Out of the night when the full moon is bright…Comes the horseman known as Zorro! Yes, Zorro, that dashing black clad figure who was the hero to those in the small pueblo of Los Angeles in Spanish California. While played by many actors, the best known Zorro is Guy Williams, who portrayed the sly fox in the late 1950s TV show produced by the Walt Disney Studio, and today, we wish Guy Williams a Happy Birthday!
Guy Williams was born Armand Joseph Catalano in 1924 to Italian immigrants in New York City. After growing up in Little Italy where he enjoyed chess and math, and attending P.S. 189 and Peekskill Military Academy, he took up various jobs during World War II, including welding and inspecting aircraft parts. After the war, he worked at Wanamaker’s Department Store selling luggage, it is here he began his modeling career and adopted the name of Guy Williams.

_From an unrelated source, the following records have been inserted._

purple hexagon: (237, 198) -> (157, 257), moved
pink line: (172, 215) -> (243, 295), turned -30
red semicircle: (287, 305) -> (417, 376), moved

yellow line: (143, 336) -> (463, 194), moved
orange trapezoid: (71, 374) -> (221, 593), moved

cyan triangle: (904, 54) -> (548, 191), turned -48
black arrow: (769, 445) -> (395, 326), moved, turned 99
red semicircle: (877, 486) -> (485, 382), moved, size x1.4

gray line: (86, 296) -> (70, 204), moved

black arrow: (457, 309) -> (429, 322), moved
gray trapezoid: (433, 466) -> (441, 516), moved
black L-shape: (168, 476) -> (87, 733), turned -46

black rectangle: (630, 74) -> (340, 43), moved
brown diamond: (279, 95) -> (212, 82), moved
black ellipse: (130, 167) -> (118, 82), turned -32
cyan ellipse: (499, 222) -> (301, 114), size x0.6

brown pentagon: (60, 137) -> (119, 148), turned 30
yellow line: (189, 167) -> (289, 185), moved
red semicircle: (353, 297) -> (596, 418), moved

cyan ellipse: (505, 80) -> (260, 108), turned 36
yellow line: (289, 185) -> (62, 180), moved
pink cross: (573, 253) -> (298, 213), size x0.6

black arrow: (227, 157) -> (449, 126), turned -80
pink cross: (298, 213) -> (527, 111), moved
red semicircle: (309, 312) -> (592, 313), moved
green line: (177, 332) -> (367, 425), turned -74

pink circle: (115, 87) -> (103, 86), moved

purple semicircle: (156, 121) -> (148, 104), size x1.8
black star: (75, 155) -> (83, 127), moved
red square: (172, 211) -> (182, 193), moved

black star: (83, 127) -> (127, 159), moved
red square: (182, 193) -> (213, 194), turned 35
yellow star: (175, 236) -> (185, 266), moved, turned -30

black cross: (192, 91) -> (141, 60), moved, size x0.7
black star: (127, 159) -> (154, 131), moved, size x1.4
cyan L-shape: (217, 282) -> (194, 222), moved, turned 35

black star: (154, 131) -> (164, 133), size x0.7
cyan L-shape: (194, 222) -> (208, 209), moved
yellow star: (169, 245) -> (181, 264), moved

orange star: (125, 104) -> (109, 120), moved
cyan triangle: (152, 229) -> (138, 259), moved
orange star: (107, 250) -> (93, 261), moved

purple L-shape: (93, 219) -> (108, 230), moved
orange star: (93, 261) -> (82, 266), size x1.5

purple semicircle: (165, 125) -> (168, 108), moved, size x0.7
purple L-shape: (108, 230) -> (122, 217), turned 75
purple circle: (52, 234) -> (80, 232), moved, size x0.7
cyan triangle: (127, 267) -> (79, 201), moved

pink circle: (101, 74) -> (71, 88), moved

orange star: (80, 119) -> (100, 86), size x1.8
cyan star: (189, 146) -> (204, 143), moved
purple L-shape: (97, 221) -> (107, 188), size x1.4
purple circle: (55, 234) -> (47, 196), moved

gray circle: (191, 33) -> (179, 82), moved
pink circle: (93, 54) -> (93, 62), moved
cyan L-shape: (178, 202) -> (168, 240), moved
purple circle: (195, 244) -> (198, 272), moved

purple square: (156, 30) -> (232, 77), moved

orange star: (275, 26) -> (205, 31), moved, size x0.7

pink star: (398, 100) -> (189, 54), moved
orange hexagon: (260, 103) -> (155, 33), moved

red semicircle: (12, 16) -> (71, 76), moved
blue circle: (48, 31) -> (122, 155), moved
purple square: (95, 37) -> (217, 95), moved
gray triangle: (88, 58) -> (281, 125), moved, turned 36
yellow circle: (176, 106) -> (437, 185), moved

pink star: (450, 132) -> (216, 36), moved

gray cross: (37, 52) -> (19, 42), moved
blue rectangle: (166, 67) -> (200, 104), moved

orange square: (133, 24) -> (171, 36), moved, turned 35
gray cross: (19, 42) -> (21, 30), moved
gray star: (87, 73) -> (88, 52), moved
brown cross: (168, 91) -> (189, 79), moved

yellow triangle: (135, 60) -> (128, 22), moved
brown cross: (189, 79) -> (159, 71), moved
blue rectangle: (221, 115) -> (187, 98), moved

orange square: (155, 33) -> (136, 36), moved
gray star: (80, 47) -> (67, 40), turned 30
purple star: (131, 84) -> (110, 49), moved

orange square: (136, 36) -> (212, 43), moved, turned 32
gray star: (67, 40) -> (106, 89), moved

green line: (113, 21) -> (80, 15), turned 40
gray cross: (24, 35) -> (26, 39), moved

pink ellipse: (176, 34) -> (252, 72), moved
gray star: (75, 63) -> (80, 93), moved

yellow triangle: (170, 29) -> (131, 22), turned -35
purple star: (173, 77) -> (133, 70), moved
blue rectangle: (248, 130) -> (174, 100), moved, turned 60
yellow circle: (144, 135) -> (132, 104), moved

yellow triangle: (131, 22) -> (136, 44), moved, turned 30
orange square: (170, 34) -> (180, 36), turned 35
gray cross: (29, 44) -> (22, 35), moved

During a modeling shoot in 1948 he met fellow model Janice Cooper. The couple married on December 8 and had two children. Two years later, the family moved to Hollywood where Williams acted a a handful of movies. In the early 1950s Williams suffered an accident, breaking one of his arms. As part of his recovery, he picked up fencing.
In 1957 he was cast as Zorro for the Disney studio. The show’s set was the first standing set on the Disney lot, covering six to seven acres and costing around $500,000 (yes, in 1957 money). Williams resumed fencing training for the role, and trained with legend Fred Cavens, who had worked with Errol Flynn and Douglas Fairbanks. Many actors who worked on the show have recalled that Williams was very much like Zorro, in that he was dashing and had a wonderful moral compass.
Zorro was an instant hit with its audience, and had a beloved cast, including Henry Calvin, who played Sargent Garcia. Calvin had background in Broadway and opera. Zorro’s companion Bernardo was played by Gene Sheldon, who had previously been in vaudeville. Disney was not a television man, and made the show as cinematic as possible, each episode had its own score, done by William Lava, and the cost of each show was $78,000.
Zorro was such a loved character, and Williams enjoyed the role so much that he did his own appearances at Disneyland. He signed autographs and even performed shows that included fighting and running along the tops of the buildings and the Mark Twain and even signing autographs. Oh, to be one of those lucky kids.
The money from Zorro helped Williams purchase a ketch, where he and his family and sometimes fellow cast members of the show would spend time on the water during the weekends. Guy Williams Jr. in an interview said that the sea was one of his father’s passions and enjoyed sailing often.
Zorro was slated for a third season, which Disney wanted to do in color, yet ABC did not want to go in that direction, and Zorro was shelved during the disputes, only to resurface for four one-hour episodes.
After Zorro, Williams did a few episodes of the western hit Bonanza, and then starred as John Robinson in the popular sci-fi Lost in Space from 1965-1968.
In 1973, Williams visited Argentina, where the people adored him for his role of Zorro. He eventually chose to retire there, enjoying the people and European like atmosphere. Sadly, in 1989, at the age of only 65, Williams passed away due to a brain aneurysm. While gone, he is not forgotten, in 2001, he received a star on the Hollywood Walk of Fame.